Since this is always the case if Cloaking was planed to spam the search engines, this leads to the deletion of an URL.
Although Cloaking is a more sophisticated approach then the other types of search engine spam, because it takes technical knowledge and more work to carry it out, it can be detected and penalized by search engines, even if it might take some weeks until the robots realize the difference.
Duplicate Content
Duplicate Content can not only provide problems to websites who apply this technique, but also to unguilty webmasters, whose content has been used on other webpages.
Content Scrapper, as pseudo search engines are often called, use the content from other webpages and provide their descriptions/titles as “results”.
Many companies think that providing their content under different URLs, e.g. www.domain.de and www.keyword-domain.de and www.keyword-company.de can provide them better results,
Fact is that this is not true, because search engines can analyse duplicate content in most cases and filter it from their result pages, and, eventually, from their index.
I also made this experience with my own webpages during research.
Through using different domains, you can increase your rankings, but you should do so through providing unique content on each page of your web sites.
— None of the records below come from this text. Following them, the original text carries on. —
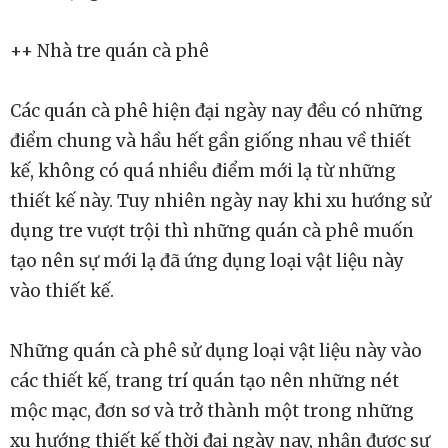
++ Nhà tre quán cà phê
Các quán cà phê hiện đại ngày nay đều có những
điểm chung và hầu hết gần giống nhau về thiết
kế, không có quá nhiều điểm mới lạ từ những
thiết kế này. Tuy nhiên ngày nay khi xu hướng sử
dụng tre vượt trội thì những quán cà phê muốn
tạo nên sự mới lạ đã ứng dụng loại vật liệu này
vào thiết kế.
Những quán cà phê sử dụng loại vật liệu này vào
các thiết kế, trang trí quán tạo nên những nét
mộc mạc, đơn sơ và trở thành một trong những
xu hướng thiết kế thời đại ngày nay, nhận được sự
This can be reached through focusing on different aspects of a topic.
Canonical URL problem
If you are providing a website, you should define a standard domain name, so that your website can either be reached with or without the www in front, but not with both, risking duplicate content if both versions are linked by link partners.
Search engines are not very good in analysing where the original content was and who has copied the content, so you shoul use tools in order to prevent duplicate content problems through grabbers, since you have copyright on your content.
Link Farms and Link Spamming
The most important factor in search engine optimization is, and most probably will always last on links that are pointing to a webpage. As a result of this development, many webmasters moved from on the page search engine optimization, and on the page search engine spam techniques, to Link Farms/Link Spamming, trying to improve the Link Popularity of websites.
Link Popularity can be explained as the number of links that are pointing to your website. Your website gains more reputation if 100 links point to it than 10, providing and basing this idea on the technique of citation in technical papers/reviews.
As a result, webmasters started to create Link Farms and link networks in order to push their own websites.
Automated systems that offered link trading to their users, auto generating the pages for links, were highly popular, and they worked out for many webmasters, until search engines realized the problem and started to react.
Nowadays, search engines are no longer valuating/following links from guestbooks or link farms. If your website only has links from link farms and other spam webpages, this can bring yourself in “Bad Neighbourhood”, resulting in a ban from the search engines index.
It is simple for search engine spiders to analyse link farms through comparing the number of outgoing links, the number of incoming links (only very few link farms have incoming links, as do doorway pages) , and the amount of content on a webpage.
Summary Search Engine Spam
There are many different methods of search engine spam available, which can be used by any webmaster. Nevertheless, search engines can find and penalize spam methods, and improve their ability to do so constantly. If you are not willing to risk your ranking and listing in the search engines you should follow the search engines guidelines.